Truly elastic clouds with Zerg: OS-less Erlang on Xen

zerg.erlangonxen.org

105 points by cetinsert 13 years ago

smoyer 13 years ago

Isn't this simply an acknowledgement that having an entire OS (at least in a traditional sense) is overkill? I remember a couple of attempts to make the JVM run on bare metal (JavaOS was one if I recall correctly) and I think that, to a lesser extent, ChromeOS, FirefoxOS and company are trying to eliminate some of the bloat that's occurred.

The other day I spun up a CentOS6 server on a VM and it required a minimum of 512MB of RAM. I remember building RedHat5 system (not RHEL5) with 32MB or 64MB. What is the new server doing differently? Functionally I have the exact same machines (yes, the newer machine is more secure, but should that really require 8x the memory?).

So these micro-systems allow the user to go "back to DOS" if they think Windows is too overblown. And if you don't need a windowing system, and you have the language tools you need, why not treat the VMs (or hardware devices) as embedded systems.

reeses 13 years ago

Very similar to how most projects start with,"Let's design the database model..."
pjmlp 13 years ago

There are JVMs that run in bare metal, specially in the embedded space.
This was also the Lisp Machines and Smalltalk.
Native Oberon and AOS are also two systems were the language and OS follow the same principles, although the code is usually compiled to native code, or JITted on load.
- shawn-butler 13 years ago
  
  ARM even implemented hardware java bytecode instruction execution. [0]
  I don't think it ever got very far in the market, but I don't know all the reasons behind it.
  [0]: http://www.arm.com/products/processors/technologies/jazelle....
  
  pjmlp 13 years ago
  
  For the same reason Lisp Machines had issues with their special processors.
  It is a fallacy that those instructions help execution, in the end general purpose processors are quite capable and you just need a native code compiler instead of trying to execute the bytecodes directly.
  So most JITs on ARM just take advantage of the native instructions, or you just make use of a native code compiler for Java if required to do so. Although the general public seems unaware of it, many Java SDKs for the embedded market also offer native compilers, even Oracle does it.

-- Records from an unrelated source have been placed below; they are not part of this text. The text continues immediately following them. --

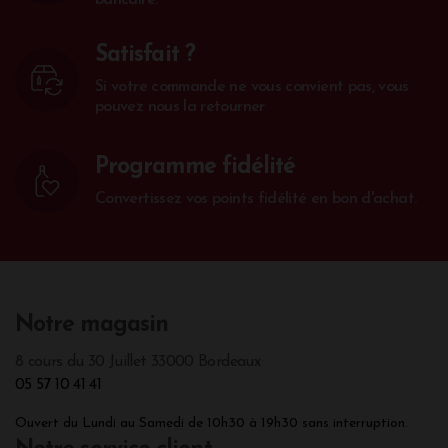
bancaire.
Satisfait ?
Si votre commande ne vous convient pas, vous
pouvez nous la retourner
Programme fidélité
Convertissez vos points fidélité en bon d'achat.
Notre magasin
8 cours du 30 Juillet 33000 Bordeaux
05 57 10 41 41
Ouvert du Lundi au Samedi de 10h30 à 19h30 sans interruption.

jacques_chester 13 years ago

Nifty.

I postulated a while back that the virtual machine would eventually be the target of web application design[1]. I wrote an honours project proposal for a blog engine based on reckoning that if you can control a (virtual) machine from the bottom up, why stay trapped in the architectural constraints of shared hosting?

At the time I referred to the Mirage project, which was an OCaml runtime ported to sit directly on Xen [2]; later HalVM came along and did the same for Haskell [3].

This one is particularly neat because they've built more packaging and framework around it to support fast creation and destruction of instances.

I think this is an exciting time. The sooner people stop targeting shared servers as their architectural baseline, the sooner we can start to see genuine architectural innovation again. Right now all the architectural innovation is hidden in one-shot apps and inside companies. It needs to trickle down.

[1] http://clubtroppo.com.au/2008/07/10/shared-hosting-is-doomed...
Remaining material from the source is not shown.